» TASK BRIEF
Retype the lines below exactly, but only those from the line that has "Miejska Platforma Internetowa" through the line that has "直播回看 | 步步为营，破局有道——". Omit every picture.

[Start of Attachment]

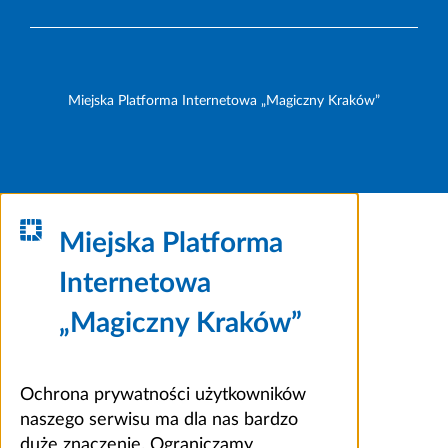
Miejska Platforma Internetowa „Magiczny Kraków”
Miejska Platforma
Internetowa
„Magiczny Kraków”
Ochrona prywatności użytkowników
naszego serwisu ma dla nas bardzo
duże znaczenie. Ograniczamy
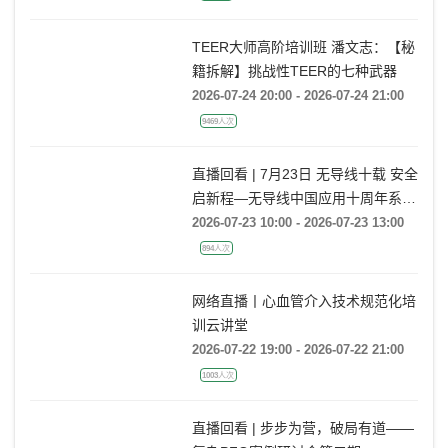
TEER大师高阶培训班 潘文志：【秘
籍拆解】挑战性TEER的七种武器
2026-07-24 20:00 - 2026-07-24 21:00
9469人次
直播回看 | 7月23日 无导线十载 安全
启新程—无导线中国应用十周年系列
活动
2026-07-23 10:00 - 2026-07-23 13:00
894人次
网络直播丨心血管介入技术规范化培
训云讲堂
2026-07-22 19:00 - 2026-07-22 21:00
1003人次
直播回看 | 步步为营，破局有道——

[End of Attachment]
[Start of Attachment]

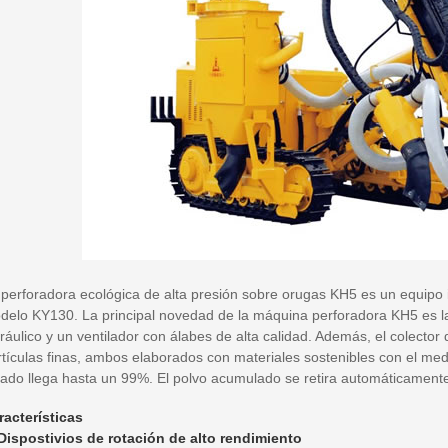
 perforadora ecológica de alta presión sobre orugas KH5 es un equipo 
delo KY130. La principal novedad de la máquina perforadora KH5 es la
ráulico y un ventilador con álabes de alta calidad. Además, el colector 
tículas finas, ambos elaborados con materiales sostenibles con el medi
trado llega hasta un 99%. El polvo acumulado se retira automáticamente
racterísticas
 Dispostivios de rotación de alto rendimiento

[End of Attachment]
[Start of Attachment]

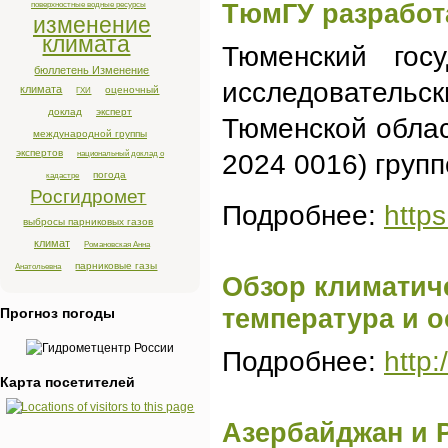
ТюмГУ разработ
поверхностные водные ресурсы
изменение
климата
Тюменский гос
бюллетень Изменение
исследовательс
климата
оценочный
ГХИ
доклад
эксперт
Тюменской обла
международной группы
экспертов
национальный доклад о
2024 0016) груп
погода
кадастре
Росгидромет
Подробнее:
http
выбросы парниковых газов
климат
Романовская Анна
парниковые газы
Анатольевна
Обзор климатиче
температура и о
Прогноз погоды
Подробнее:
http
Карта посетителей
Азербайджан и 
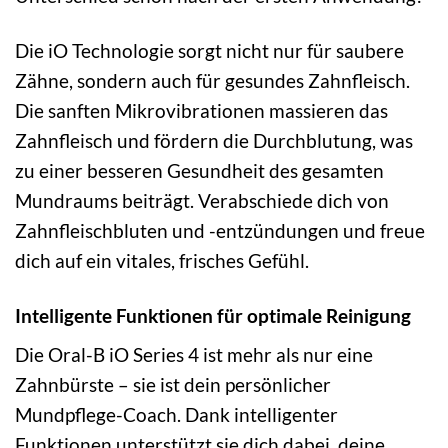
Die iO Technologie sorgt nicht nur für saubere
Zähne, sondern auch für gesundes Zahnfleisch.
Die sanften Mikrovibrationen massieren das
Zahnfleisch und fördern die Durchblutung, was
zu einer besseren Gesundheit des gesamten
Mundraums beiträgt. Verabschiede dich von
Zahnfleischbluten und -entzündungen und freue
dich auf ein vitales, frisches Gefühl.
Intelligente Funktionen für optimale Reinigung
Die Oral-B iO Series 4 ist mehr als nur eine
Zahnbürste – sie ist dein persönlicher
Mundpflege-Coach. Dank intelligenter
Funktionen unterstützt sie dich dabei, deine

[End of Attachment]

» EXPECTED ANSWER
Miejska Platforma Internetowa „Magiczny Kraków”
Miejska Platforma
Internetowa
„Magiczny Kraków”
Ochrona prywatności użytkowników
naszego serwisu ma dla nas bardzo
duże znaczenie. Ograniczamy
TEER大师高阶培训班 潘文志：【秘
籍拆解】挑战性TEER的七种武器
2026-07-24 20:00 - 2026-07-24 21:00
9469人次
直播回看 | 7月23日 无导线十载 安全
启新程—无导线中国应用十周年系列
活动
2026-07-23 10:00 - 2026-07-23 13:00
894人次
网络直播丨心血管介入技术规范化培
训云讲堂
2026-07-22 19:00 - 2026-07-22 21:00
1003人次
直播回看 | 步步为营，破局有道——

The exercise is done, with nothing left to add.